One of the vines tangled around his torso began to quiver. Corian looked down, fearing a leaf, but instead he saw a voidwalker, climbing toward him. Corian was tall, but the hulking brute easily overtopped him by a head. His glistening black armor looked as if it were melted to his frame, and covered him from head to toe save two dark slits for his eyes. The vines broke like dried mud in the voidwalker’s grasp.

Corian began to climb, scrambling further into the vines. He did not bother to draw his sword, the voidwalker would overpower him in moments if they were to fight.

“So afraid of an old courser?” Corian shouted. He pulled at every vine in his path as he fled, but most of them were stiff and gray. Living vines of the courser’s nap were purple and sticky, but the true danger lay with the leaves.

The voidwalker’s gravelly voice called to Corian, cold as an orphan’s gravestone. “Come to me, degenerate.”

Corian drew his sword, and began slashing his way through the vines. They sparked as his blade struck, but gave way. He leapt through an open space nearly ten spans across. The voidwalker followed without hesitation. So strong. Corian knew the brute meant to take him alive. He could not allow that.

He landed on a solid gray swath, fleshy beneath his feet. He rolled and lunged just as the leaf stirred. A row of spikes slipped out of the edges, thick as Corian’s leg and sharp enough to cleave a horse in two. Corian barely cleared them. The voidwalker was not so lucky. His momentum carried him right into the center of the carnivorous plant, which enveloped him with a twist of blue-veined leaf. Steam issued from the folds near the plant’s edges as it fed.

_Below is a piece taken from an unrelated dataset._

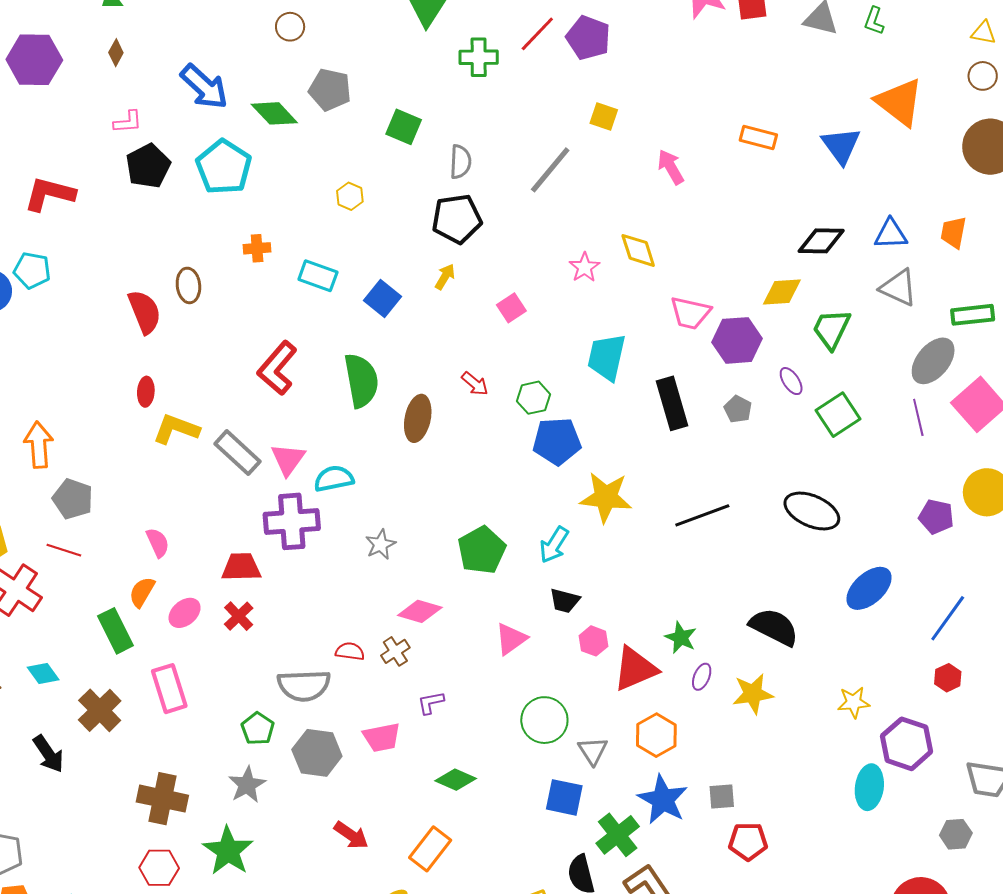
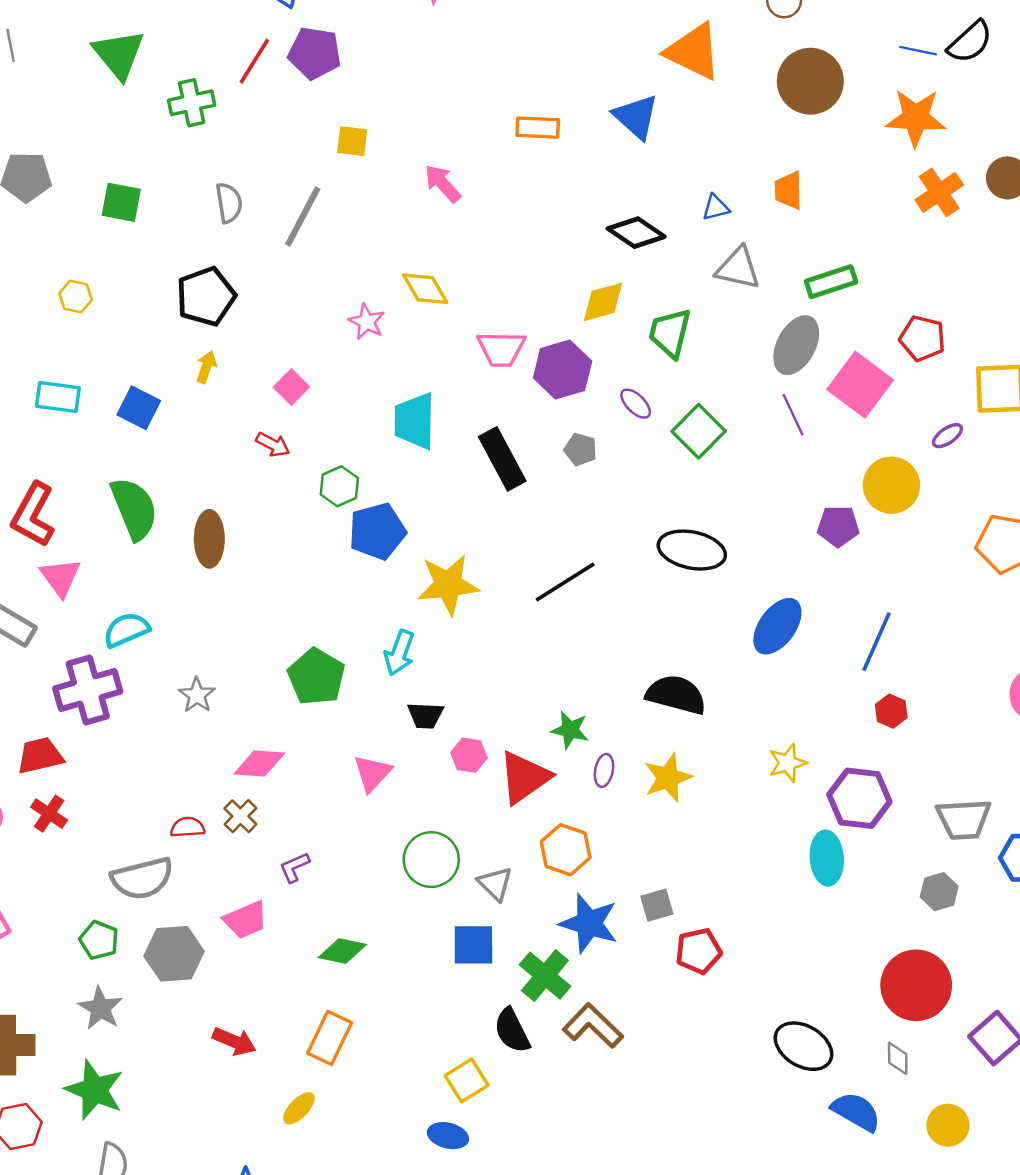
gray semicircle: (460, 162) -> (229, 203), moved
blue triangle: (891, 234) -> (716, 208), size x0.7
black diamond: (821, 241) -> (636, 233), turned 45
red arrow: (475, 384) -> (273, 445), moved
pink triangle: (288, 459) -> (60, 577), moved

More pods of the courser’s nap were coming to life, enlivened by the voidwalker’s screams. Corian avoided the leaves wherever they stirred. He climbed and lunged and dived through the vines, soon pulling himself to the edge of the knotted forest. Pure torrent lay before him, an endless landscape of chaotic rock. There was no clear flow in any direction, the individual boulders in the skyscape crashed into each other in a hundred shattering impacts. I’ll leap blind and pray that my sheath holds.

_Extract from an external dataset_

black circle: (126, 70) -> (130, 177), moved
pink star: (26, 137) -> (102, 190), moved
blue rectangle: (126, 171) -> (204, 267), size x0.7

Another voidwalker tore himself out of the vines a few spans away. Peace, but look at the size of him! The voidwalker’s armor looked as chewed up as the oldest rocks of the torrent, endless dents and scratches plastered the black surface.

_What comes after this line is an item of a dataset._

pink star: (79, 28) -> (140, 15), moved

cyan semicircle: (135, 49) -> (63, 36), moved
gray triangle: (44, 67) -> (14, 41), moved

“I’ve enjoyed hunting you, degenerate.”

Another courser’s leaf reared up behind the voidwalker as he lumbered toward Corian. The leaf lunged and took the voidwalker up, curling round and round as the folds of leaf tightened. Corian allowed himself a moment of elation, but it was short lived. A pale hand appeared on the side of the courser’s nap, and bright green fluid poured out. The leaf whipped back and forth, emitting a piercing shriek as the voidwalker pulled it apart piece by piece from the inside. Corian needed to see no more. He leaped, and prayed the torrent would show him mercy.